The balancing test is particularly evident, for example, with regard to the block trading rule that we are proposing today. While I plan on voting for this proposed rule, I do so with the caveat that we must, as we go forward, be extremely cognizant that all of these swaps rules are an interdependent set. It is a grave error to look at each rule as free-standing—they are not. These swaps regulations—the SEF rule, the block trade rule, the reporting rules, for example—all have to work together, have to be perfectly balanced, in order for the markets to function and for consumers to be protected.
There is an example in Section 733 of the Dodd/Frank Act that provides a good visual of the balancing act we must undertake. In a “rule of construction,” Congress tells us that the goal of that swaps execution facility provision is to 1) promote the trading of swaps on SEFs, and at the same time, with co-equal importance, 2) promote pre-trade price transparency in the swaps market. As we look at the block trading rule, the SEF rule, and the reporting rules—again, in concert—we can see that, if we go too far in, for example, setting block levels too low, we will possibly not promote SEF swaps trading. On the other hand, if we set the block level too high, then we risk impairing the ability of participants to effectively utilize the markets at all. In other words, certain large trades simply wouldn’t happen, because dealers would not be able to efficiently lay off their risk. I look forward to a robust debate on the block trading rule. In particular, I would like to hear from the industry as to whether different block levels are appropriate for commodity swaps as differentiated from all other asset classes, and the rationale for such distinction.

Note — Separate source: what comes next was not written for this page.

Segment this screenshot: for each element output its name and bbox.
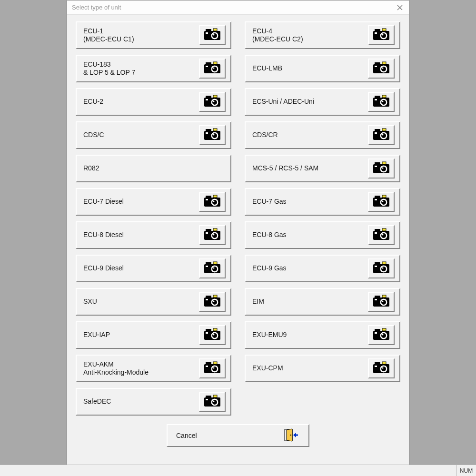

I plan on supporting the internal business conduct rule as well, and I believe we have reached an appropriate equilibrium as to conflicts of interest, risk management issues, and duties and responsibilities of FCMs, swaps dealers, and major swaps participants. The public demands an end to the conflicts-ridden, insidious business practices that they’ve witnessed all too often. This rule represents, in my opinion, a balance that achieves the goals of protecting consumers and allowing markets to work.

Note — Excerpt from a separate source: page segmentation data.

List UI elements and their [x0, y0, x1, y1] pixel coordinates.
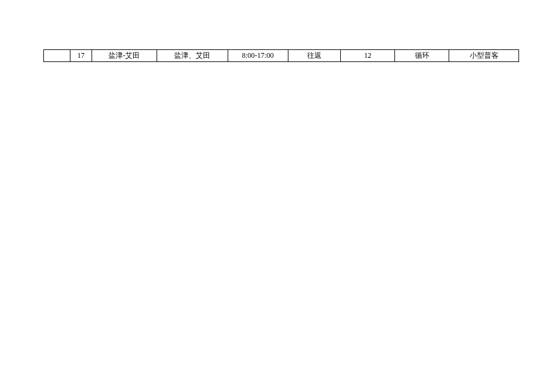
cell-stops: 盐津、艾田	[157, 50, 228, 62]
cell-mode: 循环	[395, 50, 449, 62]
schedule-table: 17 盐津-艾田 盐津、艾田 8:00-17:00 往返 12 循环 小型普客	[43, 49, 519, 62]
cell-empty	[44, 50, 70, 62]
schedule-table-container: 17 盐津-艾田 盐津、艾田 8:00-17:00 往返 12 循环 小型普客	[43, 49, 519, 62]
cell-index: 17	[70, 50, 92, 62]
cell-route: 盐津-艾田	[92, 50, 157, 62]
cell-direction: 往返	[288, 50, 341, 62]
cell-vehicle: 小型普客	[449, 50, 519, 62]
cell-count: 12	[341, 50, 395, 62]
table-row: 17 盐津-艾田 盐津、艾田 8:00-17:00 往返 12 循环 小型普客	[44, 50, 519, 62]
cell-time: 8:00-17:00	[228, 50, 288, 62]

And now I’m getting to one of my recurring topics: position limits. (You knew I couldn’t let a meeting go by without addressing this). I’m sorely disappointed that it has been five months since the Commission voted on this rule, and nothing—nothing—has moved forward to begin to impose position limits and address excessive speculation. I understand all the arguments about needing data, but I’m tired—and the American public is tired—of waiting for a swaps definition rule to be promulgated in order for position limits to be effective. There are things we can and should do now, and today I’m calling for them to be done, NOW.
Specifically, in addition to imposition of spot month limits in the 28 referenced contracts in futures and options on DCMs, I am calling for a rule withdrawing the ability of exchanges to utilize position accountability levels in non-spot months for these contracts, and effectively setting limits in non-spot months. Alternatively, if we can get a swaps definition out there—now—the position limits rule can go into effect in 60 days. And I know there may be intractable issues. If that remains the case that would slow down the rule, put those few issues on a separate track and get out the main rule now. I am today, requesting that the agency move on one of these two paths in order to get position limits in place, as ordered by Congress. This is something we can do to protect the American public and to carry out our mandate of ensuring fair prices for consumers. I am mystified as to why we would not aggressively pursue this.

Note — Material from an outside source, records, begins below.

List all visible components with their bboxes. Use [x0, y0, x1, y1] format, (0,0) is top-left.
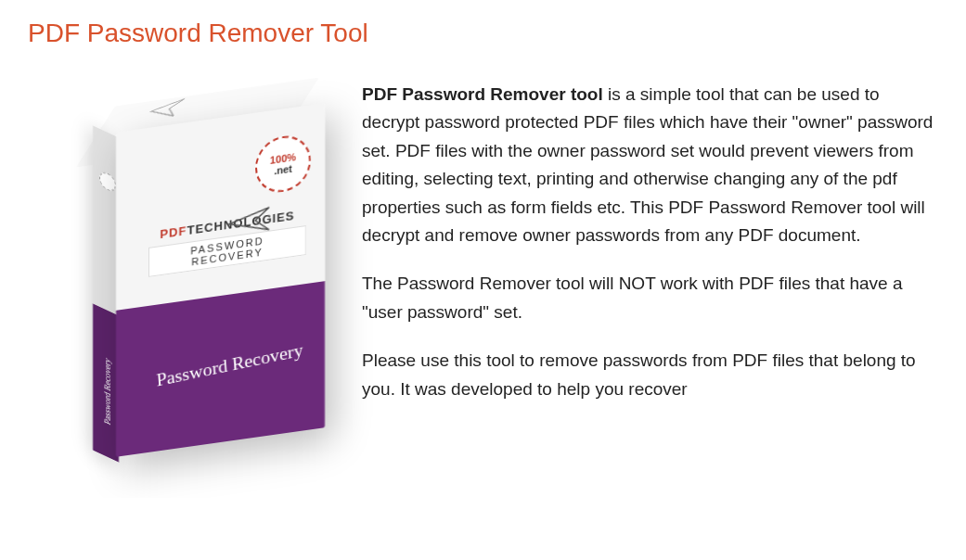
- brand-pdf: PDF: [160, 223, 187, 241]
- description-paragraph-2: The Password Remover tool will NOT work …: [362, 270, 938, 326]
- description-paragraph-1: PDF Password Remover tool is a simple to…: [362, 81, 938, 249]
- description-p1-rest: is a simple tool that can be used to dec…: [362, 84, 933, 245]
- content-wrapper: PDFTECHNOLOGIES Password Recovery 100% .…: [28, 81, 938, 479]
- product-box-image: PDFTECHNOLOGIES Password Recovery 100% .…: [28, 81, 334, 479]
- description-paragraph-3: Please use this tool to remove passwords…: [362, 347, 938, 403]
- badge-sub-text: .net: [274, 163, 292, 177]
- description-bold-intro: PDF Password Remover tool: [362, 84, 603, 104]
- page-title: PDF Password Remover Tool: [28, 19, 938, 48]
- description-text: PDF Password Remover tool is a simple to…: [362, 81, 938, 424]
- box-side-label: Password Recovery: [103, 356, 112, 426]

My compass, as always, is the American taxpayer and consumer. I look at the ultimate effect of our regulations on how much a gallon of gas will cost, how much a loaf of bread will cost, what interest rate a family will pay for a mortgage. As we all know, we don’t set prices, but we exist to ensure that prices are fair and that markets work efficiently. If we don’t do that, we shouldn’t be here.
At the same time we are ensuring protection of consumers, we are charged with making sure American risk management markets work effectively and efficiently. Swaps markets, like futures markets, provide a vital and important function in our economy: they allow businesses to effectively and efficiently hedge market risks. If we mess that up—that is, if we don’t get the “balancing act” right and over-correct—then we have hurt the ultimate consumer.
So, I support both items we are considering today, but urge that we figure out a way to move forward definitively with position limits at our March 9th meeting.